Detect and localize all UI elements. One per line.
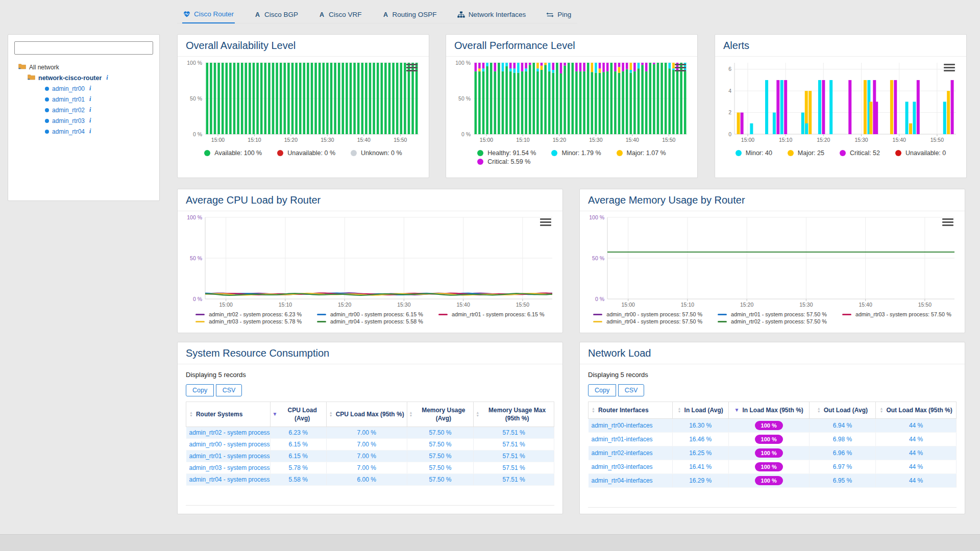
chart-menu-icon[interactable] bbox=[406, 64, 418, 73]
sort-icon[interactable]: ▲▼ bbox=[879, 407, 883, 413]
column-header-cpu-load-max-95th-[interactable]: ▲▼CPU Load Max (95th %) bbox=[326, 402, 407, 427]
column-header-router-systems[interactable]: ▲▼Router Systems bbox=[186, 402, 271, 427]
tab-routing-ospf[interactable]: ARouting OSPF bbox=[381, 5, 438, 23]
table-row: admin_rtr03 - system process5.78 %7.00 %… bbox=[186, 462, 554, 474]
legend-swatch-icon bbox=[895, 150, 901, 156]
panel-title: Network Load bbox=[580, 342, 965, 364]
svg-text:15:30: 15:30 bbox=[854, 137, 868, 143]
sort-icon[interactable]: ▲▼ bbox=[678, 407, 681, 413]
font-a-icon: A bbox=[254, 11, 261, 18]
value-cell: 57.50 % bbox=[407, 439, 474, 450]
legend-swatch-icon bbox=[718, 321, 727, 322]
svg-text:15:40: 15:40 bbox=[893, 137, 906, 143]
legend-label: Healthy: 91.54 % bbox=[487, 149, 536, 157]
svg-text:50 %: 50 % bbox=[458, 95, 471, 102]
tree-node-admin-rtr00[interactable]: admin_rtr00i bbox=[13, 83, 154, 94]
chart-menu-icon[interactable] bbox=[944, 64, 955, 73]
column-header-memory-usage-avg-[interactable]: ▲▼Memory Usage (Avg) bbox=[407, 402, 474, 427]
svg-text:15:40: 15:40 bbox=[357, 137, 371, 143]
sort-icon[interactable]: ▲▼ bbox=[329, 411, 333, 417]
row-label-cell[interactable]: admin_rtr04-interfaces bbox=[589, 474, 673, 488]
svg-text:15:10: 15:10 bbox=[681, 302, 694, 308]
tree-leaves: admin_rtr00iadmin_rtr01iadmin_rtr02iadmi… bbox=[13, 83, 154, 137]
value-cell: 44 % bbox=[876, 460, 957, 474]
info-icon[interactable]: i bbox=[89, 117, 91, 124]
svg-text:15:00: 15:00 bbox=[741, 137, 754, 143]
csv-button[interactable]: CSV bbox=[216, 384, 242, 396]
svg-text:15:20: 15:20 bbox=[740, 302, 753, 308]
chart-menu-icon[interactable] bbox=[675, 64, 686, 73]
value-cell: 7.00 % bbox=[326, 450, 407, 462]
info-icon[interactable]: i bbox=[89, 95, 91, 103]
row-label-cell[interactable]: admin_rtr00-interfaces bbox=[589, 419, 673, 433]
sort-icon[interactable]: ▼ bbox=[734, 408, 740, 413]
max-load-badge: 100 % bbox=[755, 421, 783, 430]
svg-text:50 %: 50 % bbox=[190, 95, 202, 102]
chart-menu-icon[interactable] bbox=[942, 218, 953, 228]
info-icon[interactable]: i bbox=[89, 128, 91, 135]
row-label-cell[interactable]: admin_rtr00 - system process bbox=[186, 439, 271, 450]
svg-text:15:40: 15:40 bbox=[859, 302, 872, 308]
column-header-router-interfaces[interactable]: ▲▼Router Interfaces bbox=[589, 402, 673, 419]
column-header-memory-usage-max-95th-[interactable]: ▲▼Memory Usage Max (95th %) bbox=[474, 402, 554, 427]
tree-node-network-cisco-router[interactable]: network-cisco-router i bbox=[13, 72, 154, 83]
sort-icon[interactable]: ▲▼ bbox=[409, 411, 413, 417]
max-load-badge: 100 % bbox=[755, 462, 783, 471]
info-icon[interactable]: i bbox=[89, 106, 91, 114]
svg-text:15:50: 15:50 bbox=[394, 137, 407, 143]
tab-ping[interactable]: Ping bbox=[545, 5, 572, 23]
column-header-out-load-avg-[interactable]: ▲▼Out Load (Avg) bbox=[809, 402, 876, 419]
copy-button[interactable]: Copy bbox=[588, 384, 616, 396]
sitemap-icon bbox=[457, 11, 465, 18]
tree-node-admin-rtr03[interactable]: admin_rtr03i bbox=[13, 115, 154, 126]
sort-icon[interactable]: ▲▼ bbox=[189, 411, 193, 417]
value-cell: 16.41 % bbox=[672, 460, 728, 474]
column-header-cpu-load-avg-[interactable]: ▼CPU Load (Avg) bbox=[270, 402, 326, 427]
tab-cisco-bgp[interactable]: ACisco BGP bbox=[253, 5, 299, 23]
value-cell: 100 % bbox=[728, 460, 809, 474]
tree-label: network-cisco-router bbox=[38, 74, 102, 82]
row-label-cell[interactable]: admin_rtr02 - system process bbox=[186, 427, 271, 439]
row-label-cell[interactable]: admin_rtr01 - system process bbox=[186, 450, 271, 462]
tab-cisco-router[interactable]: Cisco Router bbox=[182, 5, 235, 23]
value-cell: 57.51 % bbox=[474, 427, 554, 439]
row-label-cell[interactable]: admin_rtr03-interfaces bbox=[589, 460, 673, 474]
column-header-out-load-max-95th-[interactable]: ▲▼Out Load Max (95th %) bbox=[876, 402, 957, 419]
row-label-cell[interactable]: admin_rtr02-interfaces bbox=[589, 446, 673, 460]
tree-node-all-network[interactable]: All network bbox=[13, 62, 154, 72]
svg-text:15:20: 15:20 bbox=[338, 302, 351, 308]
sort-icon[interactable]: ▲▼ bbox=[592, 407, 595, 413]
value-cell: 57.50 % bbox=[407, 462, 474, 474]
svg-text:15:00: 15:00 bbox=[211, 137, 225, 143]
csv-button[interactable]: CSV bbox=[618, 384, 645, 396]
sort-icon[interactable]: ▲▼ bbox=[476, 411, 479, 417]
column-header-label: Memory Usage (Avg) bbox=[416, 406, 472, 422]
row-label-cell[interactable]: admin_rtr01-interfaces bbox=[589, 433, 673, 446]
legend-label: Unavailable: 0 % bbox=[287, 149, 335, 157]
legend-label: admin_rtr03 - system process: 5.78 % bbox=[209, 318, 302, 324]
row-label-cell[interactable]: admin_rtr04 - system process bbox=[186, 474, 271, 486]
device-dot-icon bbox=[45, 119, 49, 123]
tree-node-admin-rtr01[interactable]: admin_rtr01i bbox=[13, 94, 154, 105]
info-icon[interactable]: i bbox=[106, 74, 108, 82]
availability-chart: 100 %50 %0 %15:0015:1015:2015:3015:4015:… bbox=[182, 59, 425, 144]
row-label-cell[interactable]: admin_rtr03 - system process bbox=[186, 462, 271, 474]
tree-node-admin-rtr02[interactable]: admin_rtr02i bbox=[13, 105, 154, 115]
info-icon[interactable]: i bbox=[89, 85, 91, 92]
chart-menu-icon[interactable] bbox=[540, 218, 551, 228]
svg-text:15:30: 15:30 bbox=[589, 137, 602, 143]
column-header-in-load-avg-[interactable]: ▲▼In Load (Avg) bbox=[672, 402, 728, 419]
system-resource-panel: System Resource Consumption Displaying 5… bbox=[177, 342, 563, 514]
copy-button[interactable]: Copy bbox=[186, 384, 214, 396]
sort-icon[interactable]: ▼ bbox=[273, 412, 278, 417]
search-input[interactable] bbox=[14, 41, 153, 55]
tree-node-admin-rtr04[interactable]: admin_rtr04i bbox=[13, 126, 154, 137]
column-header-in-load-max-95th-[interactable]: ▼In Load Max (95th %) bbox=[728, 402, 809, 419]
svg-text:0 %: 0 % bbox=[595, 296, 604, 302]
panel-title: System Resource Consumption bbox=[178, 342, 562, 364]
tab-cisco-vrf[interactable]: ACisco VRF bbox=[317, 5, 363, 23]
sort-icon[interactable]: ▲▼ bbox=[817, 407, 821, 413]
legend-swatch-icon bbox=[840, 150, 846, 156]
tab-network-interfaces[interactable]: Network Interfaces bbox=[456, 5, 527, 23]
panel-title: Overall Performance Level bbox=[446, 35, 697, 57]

● ● ●

*What you will do:* Read the entries and show each line that mentions "node".

*Exercise output:*
tree-node-admin-rtr00[interactable]: admin_rtr00i bbox=[13, 83, 154, 94]
tree-node-network-cisco-router[interactable]: network-cisco-router i bbox=[13, 72, 154, 83]
tree-node-admin-rtr03[interactable]: admin_rtr03i bbox=[13, 115, 154, 126]
tree-node-all-network[interactable]: All network bbox=[13, 62, 154, 72]
tree-node-admin-rtr01[interactable]: admin_rtr01i bbox=[13, 94, 154, 105]
tree-node-admin-rtr02[interactable]: admin_rtr02i bbox=[13, 105, 154, 115]
tree-node-admin-rtr04[interactable]: admin_rtr04i bbox=[13, 126, 154, 137]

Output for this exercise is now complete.